Pourquoi prenons-nous nos congés pendant l’été ?

Mis à jour : 29 mai 2019

Xavier Camby

Conférence d’ouverture de 2ème Forum du Management de Montreux

13 septembre 2018


Puis-je vous poser cette question ? Pourquoi prenons-nous nos vacances pendant l’été ?

Nos agréables ruptures estivales ont été inventée au 19ème siècle, en même temps que s’imposait, dans toute la Fédération Suisse (en 1874, soit 7 ans avant la France), l’éducation scolaire obligatoire pour nos enfants.


Dans une société alors ultra-majoritairement agricole, il était en effet impossible de vouloir priver -et parfaitement vain de le tenter- nos courageuses familles paysannes de la ressource indispensable de leurs petites mains et de leurs jeunes bras déjà exercés, pour entreprendre les moissons, les vendanges et toutes les récoltes vivrières !


C’est ainsi que furent instituées les grandes vacances scolaires, au rythme sain de l’été et pour notre subsistance. Nos habitudes sociales s’en inspirèrent, s’organisèrent puis se figèrent ensuite selon cette nécessité, devenue depuis obsolète, dépassée, complètement anachronique.


Depuis des décennies, nous ne sommes plus une société paysanne. Notre agriculture est industrielle, mécanisée, robotisée, connectée. Enfermés dans nos comportements périmés, nous travaillons intensément pendant l’hiver, alors que notre corps aspire intensément à se reposer. Et nous nous reposons l’été, pendant que la lumière estivale donne à notre corps l’énergie pour une activité soutenue ! Nous nous imposons donc, par cet anachronisme, au détriment de notre santé, un grave et permanent dérèglement de nos rythmes biologiques.


Cette métaphore champêtre, pour mettre en relief un autre paradoxe, plus pernicieux et bien plus toxique ! Dans les années 1880 – à la même période donc – le taylorisme inventait l’Organisation Scientifique du Travail. Je caricature à dessein : des ingénieurs très bien formés organisaient rationnellement de travail des ouvriers, alors très ou trop peu éduqués pour savoir s’auto-organiser. Ainsi, ceux qui travaillaient ne pensaient pas et ceux qui pensaient n’éprouvaient nul besoin de descendre dans les usines…


A nouveau, depuis 140 ans, notre monde a très puissamment changé. Mais les mêmes croyances monolithiques et les mêmes anachronismes délétères d’une pensée périnée s’enseignent encore de MBA en séminaires, de manuels de management en High School : il y a ceux qui pensent (par archétypes et en théorie) et qui décident. Et puis ceux qui exécutent (car ne savent penser), qu’il convient de fouetter à coup d’objectifs.


Face à l’exponentielle explosion de la souffrance psychique au travail – alors que la pénibilité physique tend à disparaître – j’ose cette question : l’hyper-rationalisation – absolutiste – du travail humain, jusque dans ses mesures étroites, voire mesquines, et ses contrôles systémiques, soupçonneux, voire destructeurs, ne serait-elle la première cause de cette violente souffrance laborieuse ? Tous ces systèmes n’auraient-ils pas pour projet de maintenir, à force, une arbitraire et inhumaine césure entre ceux qui pensent et ceux qui obéissent ?

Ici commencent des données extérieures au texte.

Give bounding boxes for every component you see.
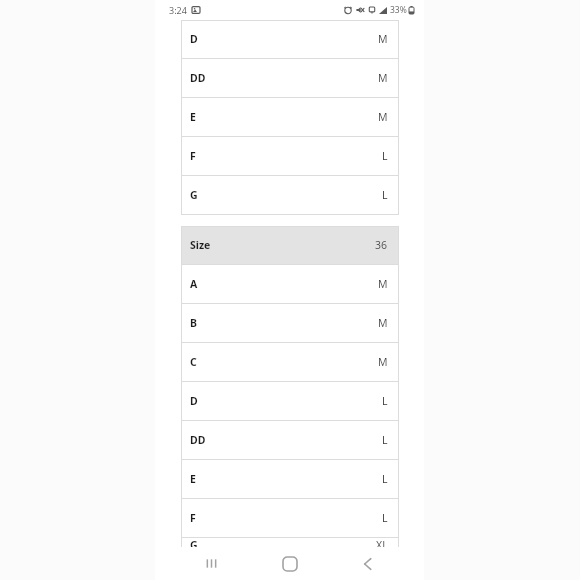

De même que le décalage saisonnier de nos labeurs épuise nos corps, l’encadrement métrique, sclérosant, angoissant, tyrannique, voire déshumanisant, ne serait-il pas à l’origine de nos pandémiques épuisements psychiques ?


« Le mode de pensée qui a engendré un problème n’est pas celui qui permettra d’en trouver la solution » établissait Albert Einstein. Osons donc inventer ! Débarrassons-nous de nos référentiels périmés, sans plus d’humanité ni de sagesse. Revenons à la réalité : le leader péremptoire, autocratique – voire dictatorial – est mort. L’intelligence collective spontanément auto-organisatrice n’existe pas, malgré des utopies à la mode. L’avenir de nos équipes et de leur management, de nos organisations, de nos sociétés humaines et de la santé publique dépend de notre retour au bon sens. Notre futur s’inventera, sans aucun doute, selon un mot d’Albert Einstein, encore : « Il est grand temps de passer de l’idéal du succès à celui du service. »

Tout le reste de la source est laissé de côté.